Conversation Tree has become a landmark on the East Coast Highway, and since some tree or other has been there for as long as anyone can remember, all kinds of myths have grown up surrounding its age and origins.
It does not date back to Dutch times as so many would like to believe, and it is not associated with any jumbies, Dutch or otherwise, either.
According to the late Ms Dorothy ‘Bunny’ King, it was planted by her grandfather, Napleton William King. He was the manager of Plantation Bel Air, and the tree was set down at the entrance to the plantation to commemorate the birth of his son, Napleton Walter.
King (Jr) was born at Bel Air in January 1876, and the original tree which was planted that year was a sandbox, not a flamboyant.
Bunny King also said that the tree was intended as a landmark for the family when they passed up and down the East Coast.

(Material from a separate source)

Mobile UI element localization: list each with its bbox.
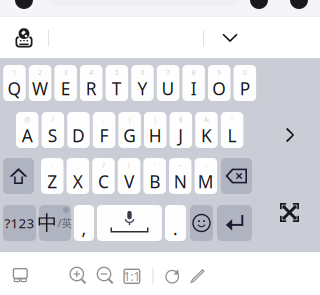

The provenance of the name ‘Conversation Tree’ is simply not known, although she suggested it may have come about because villagers gathered there to chat.
The sandbox tree was eventually destroyed by termites, but by that time it had acquired some status and so the authorities replaced it with a flamboyant, possibly during the 1960s. As people will remember, that died in more recent times, and was in turn replaced by a sapling which did not thrive. It remains to be seen whether its successor will prove any more hardy.